Competitive Edge Kearny operates as a regional community bank focused mainly on New Jersey and New York, combining local relationship banking with a steadily improving digital offering. Its strengths lie in its long-standing presence in those markets, personalized service, and knowledge of local customers—especially higher-balance households and small to mid-sized businesses. The Private Client Group and dedicated services for professional firms give Kearny a more upscale, high-touch positioning than a typical community bank. Tailored products like escrow solutions, sweep accounts, and integrated payroll and HR services create stickier relationships and make it harder for clients to easily switch to a large national bank or a pure online competitor. On the other hand, Kearny is small relative to big regional and national banks, which can pressure pricing and marketing reach. It also faces intense competition from both fintechs and large banks with massive technology budgets. Its geographic concentration in the New York–New Jersey area adds some exposure to regional economic and commercial real estate conditions. In short, it has a defensible niche and loyal client base, but not an unassailable moat.


Innovation and R&D

Innovation and R&D For a community-oriented bank, Kearny is leaning meaningfully into technology and process improvement. Its partnership with a specialized automation and process firm, and its use of robotic process automation and AI, show a deliberate push to modernize operations and reduce manual work.
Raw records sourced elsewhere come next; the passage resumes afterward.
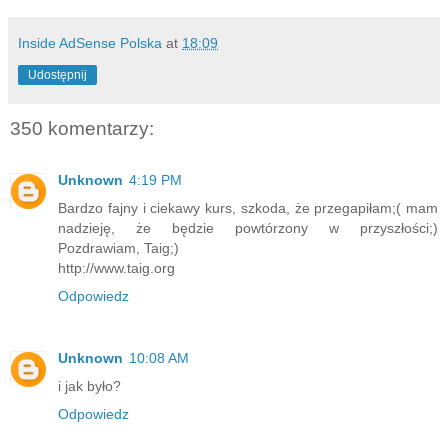
Inside AdSense Polska
at
18:09
Udostępnij
350 komentarzy:
Unknown
4:19 PM
Bardzo fajny i ciekawy kurs, szkoda, że przegapiłam;( mam
nadzieję, że będzie powtórzony w przyszłości;)
Pozdrawiam, Taig;)
http://www.taig.org
Odpowiedz
Unknown
10:08 AM
i jak było?
Odpowiedz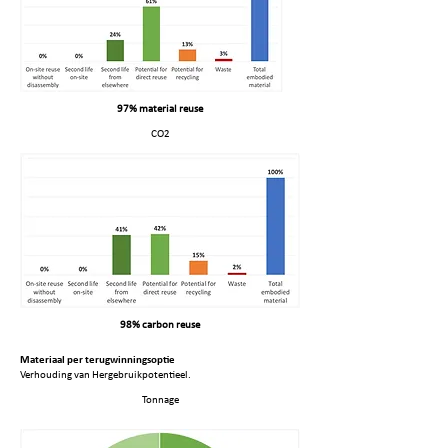
97% material reuse
CO2
98% carbon reuse
Materiaal per terugwinningsoptie
Verhouding van Hergebruikpotentieel.
Tonnage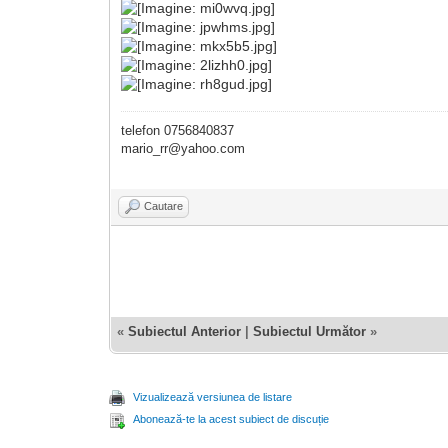
telefon 0756840837
mario_rr@yahoo.com
Cautare
«
Subiectul Anterior
|
Subiectul Următor
»
Vizualizează versiunea de listare
Abonează-te la acest subiect de discuție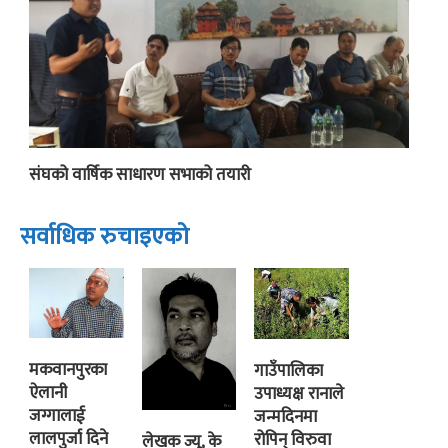
संघको वार्षिक साधारण सभाको तयारी
सर्वाधिक रुचाइएको
मकवानपुरका
गाउँपालिका
ऐलानी
उपाध्यक्ष रानाले
जग्गालाई
जन्मदिनमा
लालपुर्जा दिने
रोपिन् विरुवा
लेखक ज्यू, के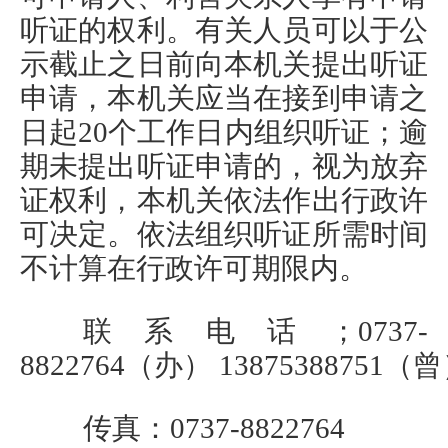
听证的权
利
。有关人员可以于公
示截止之日前向本机关提出听证
申请，本机关应当在接到申请之
日起
2
0个工作日内组织听证；逾
期未提出听证申请的，视为放弃
证权利，本机关依法作出行政许
可决定。依法组织听证所需时间
不计算在行政许可期限内。
联系电话；
0737-
8822764
（办）
13875388751
（曾
传真：
0737-8822764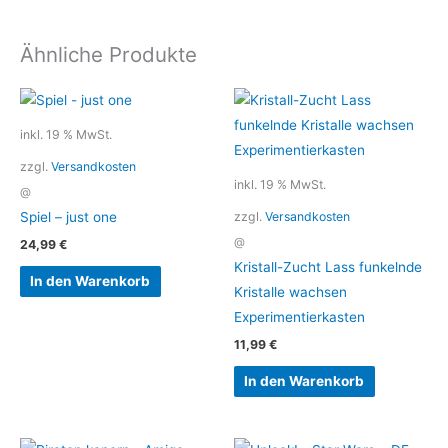
Ähnliche Produkte
inkl. 19 % MwSt.
zzgl.
Versandkosten
inkl. 19 % MwSt.
@
zzgl.
Versandkosten
Spiel – just one
@
24,99
€
Kristall-Zucht Lass funkelnde
In den Warenkorb
Kristalle wachsen
Experimentierkasten
11,99
€
In den Warenkorb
Internal AI tools for staff and a virtual agent for customers are aimed at speeding service and cutting errors. On the customer side, the bank offers many of the digital features clients expect: mobile controls for cards, integrated credit monitoring, support for major digital wallets, and peer-to-peer payments. For business customers, its alliance with a payroll and HR provider extends Kearny’s reach beyond traditional banking into daily operational workflows, which can deepen relationships. These initiatives could improve efficiency, enhance the customer experience, and support an “offensive” growth strategy. The flip side is execution risk: technology projects often take longer and cost more than planned, and the benefits may be gradual rather than immediate. The bank’s modest size means it must be very disciplined about selecting and integrating these innovations so they truly improve returns, not just add complexity.


Summary

Kearny Financial today looks like a traditional regional bank in the middle of a strategic transition. Financially, it has shown that it can generate steady revenue and return to profitability after a difficult year, but its earnings profile is clearly sensitive to the interest-rate environment and funding costs. The balance sheet is stable in size but now uses more borrowings and somewhat less equity than a few years ago, which heightens the importance of careful risk and capital management. Strategically, the bank is trying to differentiate itself by pairing community-bank style relationships with a more modern digital and advisory offering. The focus on higher-balance households, professional firms, and integrated business services gives it a defined niche, while its technology and automation push aims to improve both efficiency and customer experience. The main opportunities lie in turning these investments into durable margin improvement and deeper client relationships. The main risks are further margin pressure from rates, potential credit issues (especially in commercial and local markets), and the challenge of keeping up with larger competitors’ technology spending. How well Kearny executes on its tech-driven “offensive” strategy, while preserving its conservative credit culture, will likely drive the quality and stability of its results over the next several years.